Question

If $ A $ is the areal velocity of a planet of mass $ M $, then its angular momentum is:

• A. \( \frac{MA}{2} \)
• B. \( MA \)
• C. \( 2MA \)
• D. \( \frac{MA}{3} \)

Hint:

The areal velocity is related to the angular momentum of a planet by the formula \( L = 2MA \), where \( A \) is the areal velocity and \( M \) is the mass of the planet.

Answer 1

The Correct Option is C

The areal velocity of a planet is defined as the rate at which the planet sweeps out area in its orbit.

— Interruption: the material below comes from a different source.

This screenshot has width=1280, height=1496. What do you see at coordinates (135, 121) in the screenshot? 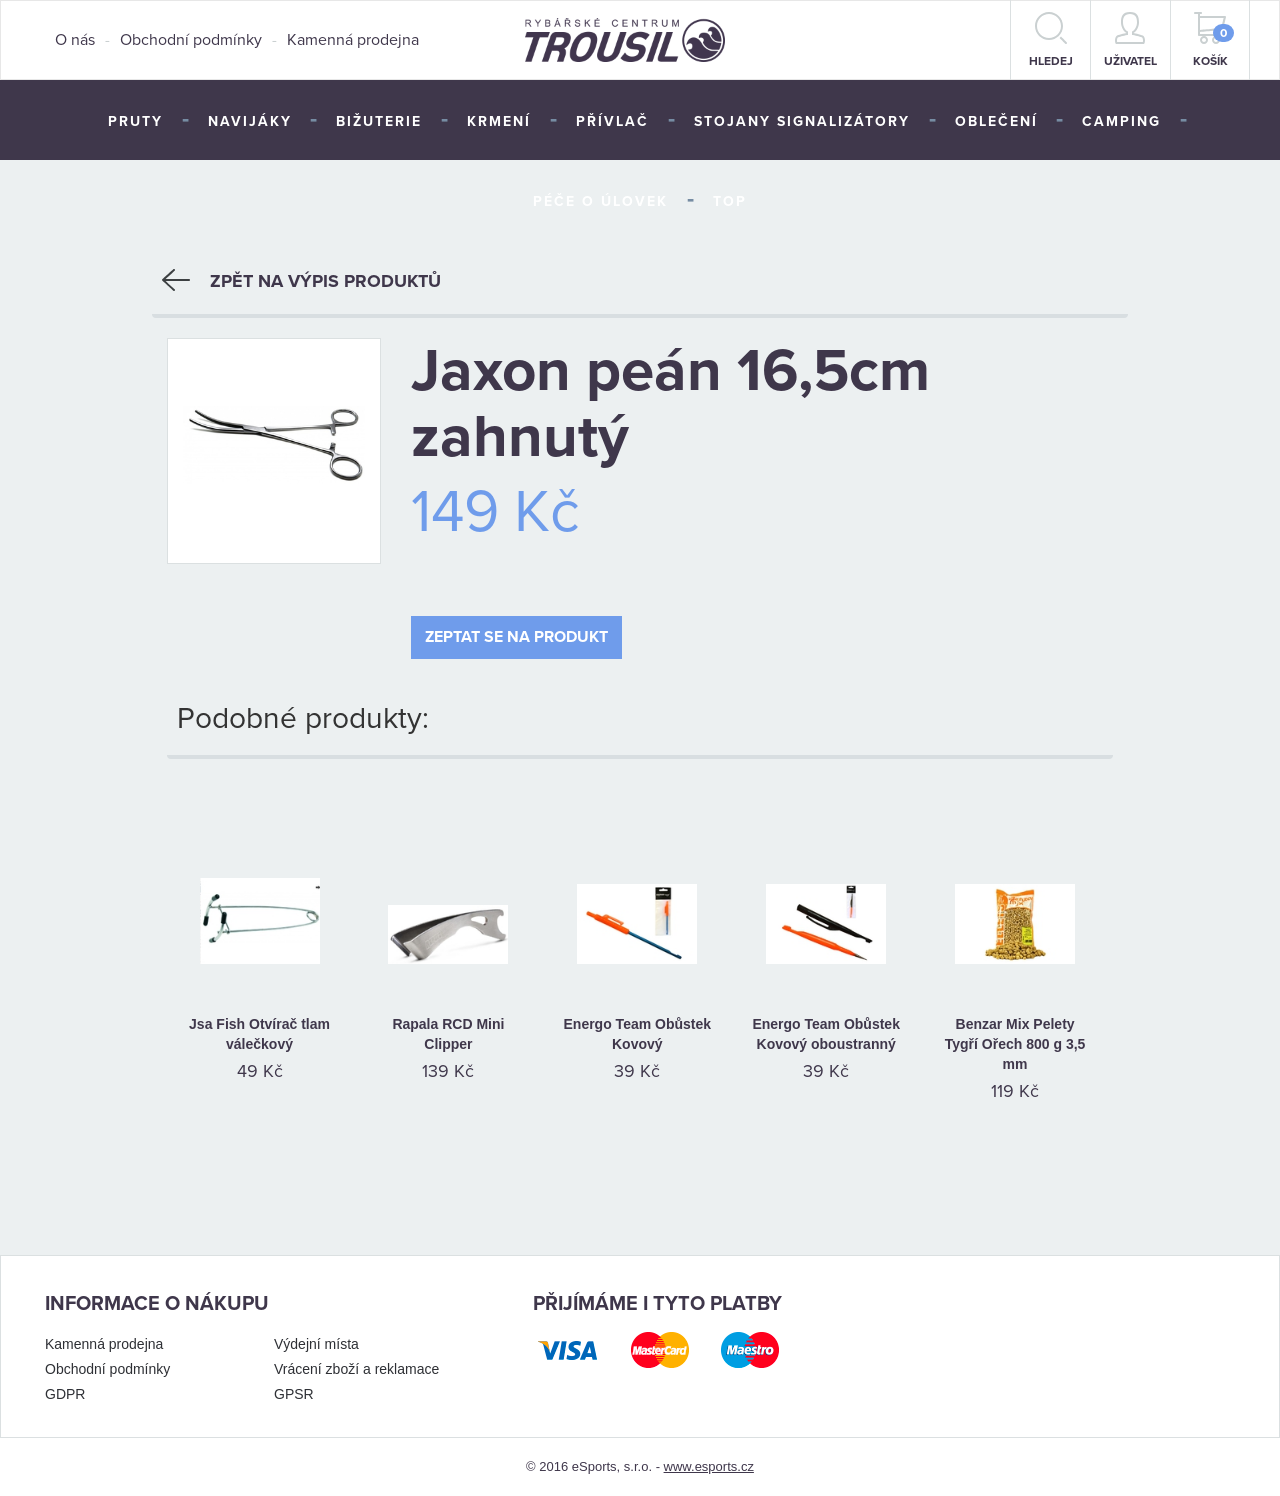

For a planet of mass \( M \) and distance \( r \) from the Sun, the areal velocity \( A \) is given by: \[ A = \frac{dA}{dt} = \frac{1}{2} r^2 \omega, \] where \( r \) is the radius vector and \( \omega \) is the angular velocity. 
Step 1: Relationship between angular momentum and areal velocity
The angular momentum \( L \) of a planet is given by: \[ L = M r^2 \omega, \] where \( M \) is the mass of the planet and \( r^2 \omega \) is the angular momentum per unit mass. 
Now, using the expression for areal velocity \( A = \frac{1}{2} r^2 \omega \), we can solve for \( r^2 \omega \): \[ r^2 \omega = 2A. \] 
Step 2: Final angular momentum
Substitute \( r^2 \omega = 2A \) into the expression for angular momentum: \[ L = M \times 2A = 2MA. \] Thus, the angular momentum of the planet is \( 2MA \), which corresponds to option (C).